Despite the recent strength in oil prices, many expect crude to hit a ceiling in 2018 at around $60 per barrel. Even that might be a little high. Mexico locked in an average price of $46 per barrel for 2018.1 This is significant; the Mexican oil hedge is one of the biggest hedging bets on Wall Street.
Meanwhile, in the U.S., roughly two-thirds of American oil and gas executives expect oil prices to trade between $40 and $50 per barrel in 2018.2 Only two percent of oil and gas executives think oil prices will breach the $60 mark in 2018. Last year at this time, 55% said oil would top $60.
It’s not just oil and gas companies that are worried. Credit Suisse (NYSE/CS) thinks oil prices will remain below $60 per barrel until at least 2020.3 Morgan Stanley (NYSE/MS) downgraded its outlook for crude in 2020 to just $60 (from $70-$75 per barrel).4
Why are those outside OPEC not as bullish on oil prices in 2018? Drilling in the U.S. has undermined any meaningful production cuts. On top of that, slow economic growth in emerging markets, including China, is helping keep a lid on oil and other commodity prices. This should carry into 2018. Oil prices look solid, but the world is still awash with crude and U.S. production remains high.

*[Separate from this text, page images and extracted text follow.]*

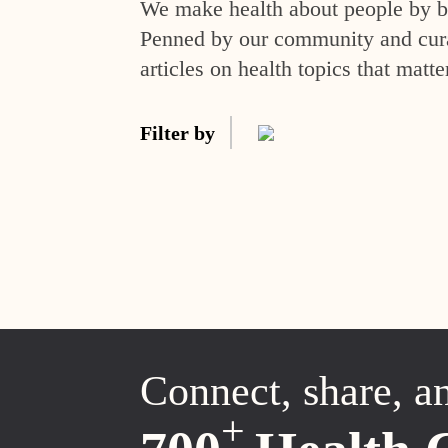
We make health about people by br
Penned by our community and curat
articles on health topics that matte
Filter by
Connect, share, a
+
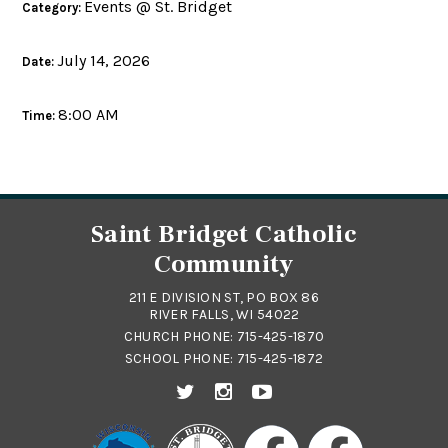
Events @ St. Bridget
Category:
July 14, 2026
Date:
8:00 AM
Time:
Saint Bridget Catholic
Community
211 E DIVISION ST, PO BOX 86
RIVER FALLS, WI 54022
CHURCH PHONE:
715-425-1870
SCHOOL PHONE:
715-425-1872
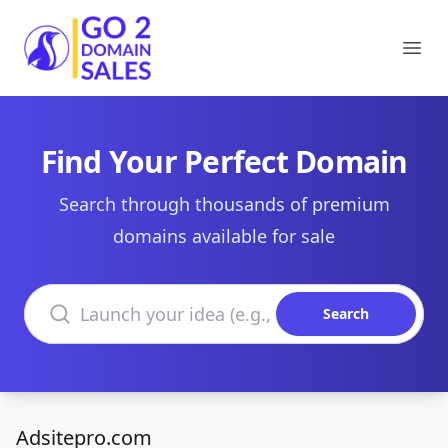
Go2DomainSales
Ope
Find Your Perfect Domain
Search through thousands of premium
domains available for sale
Search domains
Search
Adsitepro.com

The rise of renewable energy (wind, solar) and the global adoption of electric vehicles should also have a detrimental effect on oil prices in 2018. Some even predict electric vehicles and alternative fuel have the potential to send oil prices crumbling to just $10 per barrel by 2023.5 It’s entirely possible, especially when you consider roughly 70% of oil is used for transportation.
Now, 2023 might seem like a long ways away, but the fact is, oil isn’t going to just tumble overnight; it’s going to be a drawn-out affair. And it appears that even those in the oil and gas industry see interest in crude oil waning in 2018.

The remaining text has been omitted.